Reinforced composite materials based on Baytubes® and aluminum powder offer
entirely new design opportunities in lightweight construction. For example,
CNT components have much higher mechanical strength, which, in turn, means
they can be produced with much thinner walls and therefore weigh much less
than their counterparts of non-reinforced aluminum.
The tensile strength of
this new class of materials is similar to that of steel, but it weighs only
half as much because of the lower density. This qualifies it as an ideal
lightweight alternative to steel in many demanding applications - for
example in the manufacture of components for sports equipment or heavy-duty
bolts and screws. With its high thermal conductivity it also has many
potential applications in the energy, electrical and computer industries.

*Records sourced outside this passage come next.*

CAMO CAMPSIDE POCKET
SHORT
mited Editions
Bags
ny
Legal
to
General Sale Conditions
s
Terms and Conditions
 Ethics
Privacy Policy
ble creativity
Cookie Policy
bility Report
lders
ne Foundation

"Cooling elements made of CNT-reinforced aluminum could dissipate the heat
from electrical devices much more efficiently. This would make it possible,
for example, to significantly increase the performance of processors and
computers," says Schmid.
The length of the rotor blades in wind turbines is limited by their weight.

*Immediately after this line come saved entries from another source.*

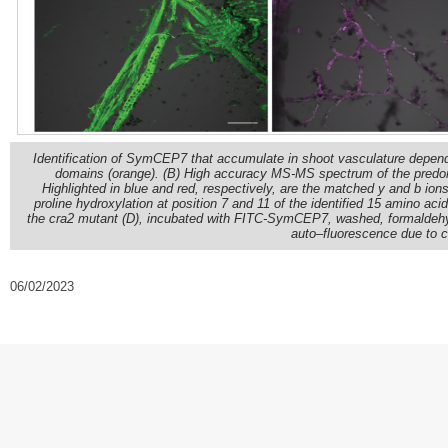
Identification of SymCEP7 that accumulate in shoot vasculature depe
domains (orange). (B) High accuracy MS-MS spectrum of the predomi
Highlighted in blue and red, respectively, are the matched y and b i
proline hydroxylation at position 7 and 11 of the identified 15 amino ac
the cra2 mutant (D), incubated with FITC-SymCEP7, washed, formaldehy
auto–fluorescence due to ce
06/02/2023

Rotor blades manufactured from the new composite material based on carbon
and glass fiber-reinforced epoxides with carbon nanotubes are 10 to 30
percent lighter and also much stronger than straight epoxy systems. The
material's impact strength, for example, is 20 to 30 percent higher and its
fatigue properties are 50 to 200 percent better.
"Thanks to this
outstanding set of properties, rotor blades made of this new composite
material can be made longer, which significantly raises the output of wind
power plants," noted Schmid.